Seniors Zach Burgess, Ruby Simonpietri, Braxton Horoschak work on their solution.

On Nov. 3 and Nov. 4, students participated in the annual High School Mathematics Contest in Modeling (HiMCM), a national math competition. In groups of three or four, they chose a problem to solve and worked on using mathematical modeling to solve it before writing a solution paper.

The competition took place in the library, and students worked on their solutions for the entire day on both the third and the fourth. There were eight groups.

According to math teacher Katie Rose, who ran the competition, Clover Hill has participated in HiMCM for years. 

“It’s something that we’ve been doing for a very long time,” Rose said. 

This year, there were two problem choices: carbon dioxide and bee populations.

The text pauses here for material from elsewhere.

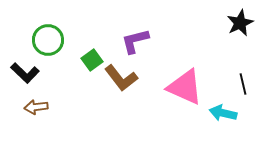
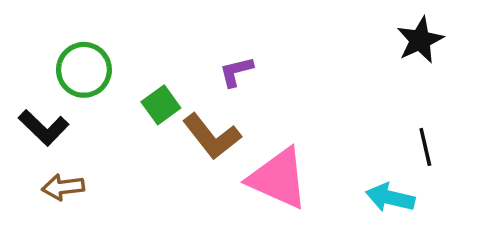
purple L-shape: (135, 41) -> (236, 72), size x0.7
pink triangle: (185, 87) -> (278, 178), moved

The carbon dioxide problem consisted of using data on past amounts of CO2 in the atmosphere to predict how much there will be in future years. The bee problem tasked students with modeling the decline in bee populations.

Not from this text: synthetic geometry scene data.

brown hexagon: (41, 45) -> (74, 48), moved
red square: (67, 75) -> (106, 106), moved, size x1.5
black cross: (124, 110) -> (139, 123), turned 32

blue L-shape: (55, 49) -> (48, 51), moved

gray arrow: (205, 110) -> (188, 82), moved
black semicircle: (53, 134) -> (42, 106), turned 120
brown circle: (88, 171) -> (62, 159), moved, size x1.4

Senior Isaac Lester and his teammates chose the CO2 problem. He feels that they were successful in modeling it. 

“I think we did pretty well,” Lester said. “Basically, we used Desmos [graphing calculator] a lot and we mapped out all the data points we were given. We used a regression to find the line of best fit between those to predict future levels of CO2 and temperature. And we found a lot of really interesting models to kind of draw that out.”

Because CO2 levels can not continuously rise forever and there is a limit, they had to model both the maximum and the minimum levels.

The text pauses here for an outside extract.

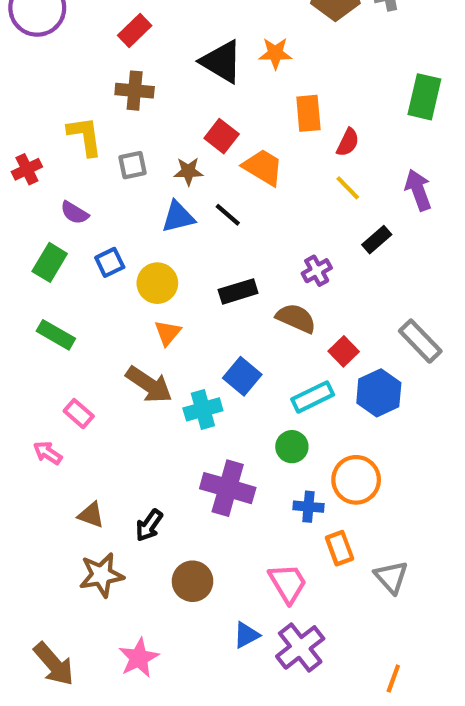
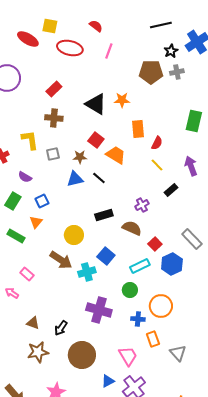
yellow circle: (157, 283) -> (74, 235), moved
orange triangle: (168, 333) -> (36, 222), moved
brown circle: (193, 581) -> (82, 355), size x1.4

“We found a really nice logistic model that went straight on the horizontal on the bottom and then spiked and then flattened back out on the top as well,” Lester said. “That’s what we’re using as our main model to describe that.”

Senior Glenn Smith’s team chose the other problem. They used models to represent the decline in bee populations. 

Seniors Eric Zheng, Allen Strassel, Glenn Smith and Henry Yang create their model. (Ben Schneider)

“We decided to make a program in Java that would model the bees and take into account how many bees died from different factors,” Smith said. 

Though he can not test it with actual bees, Smith feels that the model accurately represents the situation.

“All the functions like the different reasons the bees might die all seem very plausible and reflect reasonably well how it would happen in the real world,” Smith said. 

Though it was strange to miss two days of classes, Lester enjoyed the experience of creating the model with friends and doing math, which he loves.

“It was a lot of fun,” Lester said. “We just kind of got to work together and draw different regressions and test different ideas that we would have for why this model would look better than this one.”

The results of the competition will come out at the end of January or the beginning of February. Rose feels that the teams did well.

“They certainly dug into the problems,” Rose said. “Everyone’s solution paper looks really good and presents an interesting solution to the problem that they picked.”